Page-level text extractions
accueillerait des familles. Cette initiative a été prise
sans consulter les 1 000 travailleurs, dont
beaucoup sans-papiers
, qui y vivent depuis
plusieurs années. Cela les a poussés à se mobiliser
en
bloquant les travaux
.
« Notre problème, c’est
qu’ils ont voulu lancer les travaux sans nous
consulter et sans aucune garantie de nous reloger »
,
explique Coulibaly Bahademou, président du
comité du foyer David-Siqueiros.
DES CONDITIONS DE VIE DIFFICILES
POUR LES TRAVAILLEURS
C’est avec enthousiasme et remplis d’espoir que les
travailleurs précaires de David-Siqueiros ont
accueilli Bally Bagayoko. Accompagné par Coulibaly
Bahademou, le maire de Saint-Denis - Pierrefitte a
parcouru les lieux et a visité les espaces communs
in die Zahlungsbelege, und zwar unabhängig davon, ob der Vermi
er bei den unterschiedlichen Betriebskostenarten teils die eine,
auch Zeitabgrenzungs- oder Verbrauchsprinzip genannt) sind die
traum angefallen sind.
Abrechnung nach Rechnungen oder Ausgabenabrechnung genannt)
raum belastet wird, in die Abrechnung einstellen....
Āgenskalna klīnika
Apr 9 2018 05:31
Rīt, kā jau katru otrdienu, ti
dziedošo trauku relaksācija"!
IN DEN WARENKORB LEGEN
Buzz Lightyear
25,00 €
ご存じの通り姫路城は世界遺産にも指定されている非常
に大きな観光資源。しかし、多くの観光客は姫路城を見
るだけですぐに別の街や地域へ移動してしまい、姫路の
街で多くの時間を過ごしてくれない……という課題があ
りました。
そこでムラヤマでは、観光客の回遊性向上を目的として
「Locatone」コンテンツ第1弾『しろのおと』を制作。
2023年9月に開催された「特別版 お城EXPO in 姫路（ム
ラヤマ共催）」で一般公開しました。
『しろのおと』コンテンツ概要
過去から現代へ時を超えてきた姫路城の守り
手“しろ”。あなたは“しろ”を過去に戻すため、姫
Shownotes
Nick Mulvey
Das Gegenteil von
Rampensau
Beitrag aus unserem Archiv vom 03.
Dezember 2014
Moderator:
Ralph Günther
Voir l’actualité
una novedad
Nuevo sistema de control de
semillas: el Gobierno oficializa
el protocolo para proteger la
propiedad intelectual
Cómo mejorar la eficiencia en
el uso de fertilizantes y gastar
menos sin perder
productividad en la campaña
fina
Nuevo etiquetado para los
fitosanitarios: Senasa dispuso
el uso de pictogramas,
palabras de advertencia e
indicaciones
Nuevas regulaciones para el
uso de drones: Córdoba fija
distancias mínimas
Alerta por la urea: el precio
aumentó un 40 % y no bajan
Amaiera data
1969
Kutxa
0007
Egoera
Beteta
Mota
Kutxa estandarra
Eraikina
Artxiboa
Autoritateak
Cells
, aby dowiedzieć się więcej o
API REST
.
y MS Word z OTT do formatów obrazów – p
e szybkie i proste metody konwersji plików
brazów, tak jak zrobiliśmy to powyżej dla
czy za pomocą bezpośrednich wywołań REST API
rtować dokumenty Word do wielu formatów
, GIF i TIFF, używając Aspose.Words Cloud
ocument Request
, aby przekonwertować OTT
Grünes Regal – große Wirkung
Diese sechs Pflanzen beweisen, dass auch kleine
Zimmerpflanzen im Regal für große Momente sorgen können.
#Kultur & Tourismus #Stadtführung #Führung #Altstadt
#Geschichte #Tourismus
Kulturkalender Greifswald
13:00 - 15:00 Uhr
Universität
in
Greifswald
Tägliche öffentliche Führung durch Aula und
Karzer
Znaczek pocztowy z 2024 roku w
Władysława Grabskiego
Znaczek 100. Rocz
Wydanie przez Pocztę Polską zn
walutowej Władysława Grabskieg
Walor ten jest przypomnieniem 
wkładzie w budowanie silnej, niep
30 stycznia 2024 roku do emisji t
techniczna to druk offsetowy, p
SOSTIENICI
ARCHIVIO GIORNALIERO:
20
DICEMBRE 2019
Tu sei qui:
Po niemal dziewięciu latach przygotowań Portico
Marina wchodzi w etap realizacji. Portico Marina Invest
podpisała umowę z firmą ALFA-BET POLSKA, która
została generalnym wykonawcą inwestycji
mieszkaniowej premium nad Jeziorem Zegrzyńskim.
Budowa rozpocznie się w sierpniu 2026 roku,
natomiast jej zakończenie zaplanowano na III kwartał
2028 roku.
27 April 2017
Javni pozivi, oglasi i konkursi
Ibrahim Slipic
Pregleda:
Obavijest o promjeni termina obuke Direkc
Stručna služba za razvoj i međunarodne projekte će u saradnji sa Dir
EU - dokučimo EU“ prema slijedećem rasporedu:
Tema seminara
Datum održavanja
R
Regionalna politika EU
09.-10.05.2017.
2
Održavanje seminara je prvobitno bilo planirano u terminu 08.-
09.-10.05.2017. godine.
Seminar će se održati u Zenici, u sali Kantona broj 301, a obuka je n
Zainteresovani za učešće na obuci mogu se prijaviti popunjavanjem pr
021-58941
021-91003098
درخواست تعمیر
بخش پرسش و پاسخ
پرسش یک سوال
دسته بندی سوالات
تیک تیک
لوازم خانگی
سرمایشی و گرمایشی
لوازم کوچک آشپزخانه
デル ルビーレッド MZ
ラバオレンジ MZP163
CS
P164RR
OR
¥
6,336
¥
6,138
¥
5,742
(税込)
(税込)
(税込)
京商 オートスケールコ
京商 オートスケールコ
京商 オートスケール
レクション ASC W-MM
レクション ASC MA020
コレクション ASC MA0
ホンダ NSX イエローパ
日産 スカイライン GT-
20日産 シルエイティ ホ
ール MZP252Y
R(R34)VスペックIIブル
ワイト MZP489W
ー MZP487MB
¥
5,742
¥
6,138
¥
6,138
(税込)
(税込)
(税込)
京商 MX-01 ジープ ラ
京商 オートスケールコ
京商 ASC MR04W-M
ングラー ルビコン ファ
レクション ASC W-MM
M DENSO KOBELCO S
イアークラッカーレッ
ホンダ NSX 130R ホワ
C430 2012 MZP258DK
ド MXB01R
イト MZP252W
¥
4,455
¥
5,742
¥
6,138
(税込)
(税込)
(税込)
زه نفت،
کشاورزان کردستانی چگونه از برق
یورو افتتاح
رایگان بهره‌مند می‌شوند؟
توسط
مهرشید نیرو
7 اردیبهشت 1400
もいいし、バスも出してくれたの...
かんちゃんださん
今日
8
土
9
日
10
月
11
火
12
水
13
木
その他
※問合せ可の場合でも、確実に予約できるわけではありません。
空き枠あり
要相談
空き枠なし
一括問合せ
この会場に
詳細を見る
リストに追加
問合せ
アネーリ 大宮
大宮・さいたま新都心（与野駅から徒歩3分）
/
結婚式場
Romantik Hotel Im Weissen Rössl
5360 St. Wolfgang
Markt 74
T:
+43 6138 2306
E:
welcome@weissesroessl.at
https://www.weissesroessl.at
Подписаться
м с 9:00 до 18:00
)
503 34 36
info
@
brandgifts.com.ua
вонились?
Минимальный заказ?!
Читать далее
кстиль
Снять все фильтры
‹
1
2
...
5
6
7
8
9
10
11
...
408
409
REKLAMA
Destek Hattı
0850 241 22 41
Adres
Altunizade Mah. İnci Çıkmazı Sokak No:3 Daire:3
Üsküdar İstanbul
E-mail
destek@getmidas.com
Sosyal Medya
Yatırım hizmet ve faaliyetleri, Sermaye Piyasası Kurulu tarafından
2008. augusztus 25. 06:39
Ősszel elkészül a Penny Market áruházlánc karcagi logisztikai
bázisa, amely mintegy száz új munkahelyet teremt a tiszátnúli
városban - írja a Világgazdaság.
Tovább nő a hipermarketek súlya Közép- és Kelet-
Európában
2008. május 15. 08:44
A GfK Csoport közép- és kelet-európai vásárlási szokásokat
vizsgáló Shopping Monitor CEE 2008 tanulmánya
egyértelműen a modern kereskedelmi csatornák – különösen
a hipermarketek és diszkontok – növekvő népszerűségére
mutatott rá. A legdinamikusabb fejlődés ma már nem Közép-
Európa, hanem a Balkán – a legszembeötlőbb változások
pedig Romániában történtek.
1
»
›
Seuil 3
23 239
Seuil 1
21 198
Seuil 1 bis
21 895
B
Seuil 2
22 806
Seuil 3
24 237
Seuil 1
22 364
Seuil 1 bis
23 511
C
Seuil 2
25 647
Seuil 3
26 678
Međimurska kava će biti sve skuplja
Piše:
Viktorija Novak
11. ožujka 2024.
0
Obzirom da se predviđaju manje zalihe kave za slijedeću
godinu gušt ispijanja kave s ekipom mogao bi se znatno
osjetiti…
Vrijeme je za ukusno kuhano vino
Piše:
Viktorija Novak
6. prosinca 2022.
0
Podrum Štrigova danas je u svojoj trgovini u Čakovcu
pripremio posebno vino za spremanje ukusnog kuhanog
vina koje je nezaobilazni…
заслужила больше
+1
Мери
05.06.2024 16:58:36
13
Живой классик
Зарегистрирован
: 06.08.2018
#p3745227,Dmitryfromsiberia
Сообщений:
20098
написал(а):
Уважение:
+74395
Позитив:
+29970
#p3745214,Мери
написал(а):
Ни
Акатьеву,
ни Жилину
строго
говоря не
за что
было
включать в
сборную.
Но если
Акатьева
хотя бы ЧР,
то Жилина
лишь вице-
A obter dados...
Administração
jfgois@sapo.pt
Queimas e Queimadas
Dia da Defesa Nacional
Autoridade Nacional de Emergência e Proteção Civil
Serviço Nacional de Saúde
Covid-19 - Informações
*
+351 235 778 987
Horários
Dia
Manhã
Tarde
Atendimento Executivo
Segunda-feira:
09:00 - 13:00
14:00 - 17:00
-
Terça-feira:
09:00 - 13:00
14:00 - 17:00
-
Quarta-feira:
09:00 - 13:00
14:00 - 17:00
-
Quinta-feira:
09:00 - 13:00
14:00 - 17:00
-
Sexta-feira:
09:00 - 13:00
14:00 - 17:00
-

Task statement: Using the data above, reproduce exactly the lines from the line that contains "ご存じの通り姫路城は世界遺産にも指定されている非常" through the line that contains "Nuevo etiquetado para los", including both.

The answer:
ご存じの通り姫路城は世界遺産にも指定されている非常
に大きな観光資源。しかし、多くの観光客は姫路城を見
るだけですぐに別の街や地域へ移動してしまい、姫路の
街で多くの時間を過ごしてくれない……という課題があ
りました。
そこでムラヤマでは、観光客の回遊性向上を目的として
「Locatone」コンテンツ第1弾『しろのおと』を制作。
2023年9月に開催された「特別版 お城EXPO in 姫路（ム
ラヤマ共催）」で一般公開しました。
『しろのおと』コンテンツ概要
過去から現代へ時を超えてきた姫路城の守り
手“しろ”。あなたは“しろ”を過去に戻すため、姫
Shownotes
Nick Mulvey
Das Gegenteil von
Rampensau
Beitrag aus unserem Archiv vom 03.
Dezember 2014
Moderator:
Ralph Günther
Voir l’actualité
una novedad
Nuevo sistema de control de
semillas: el Gobierno oficializa
el protocolo para proteger la
propiedad intelectual
Cómo mejorar la eficiencia en
el uso de fertilizantes y gastar
menos sin perder
productividad en la campaña
fina
Nuevo etiquetado para los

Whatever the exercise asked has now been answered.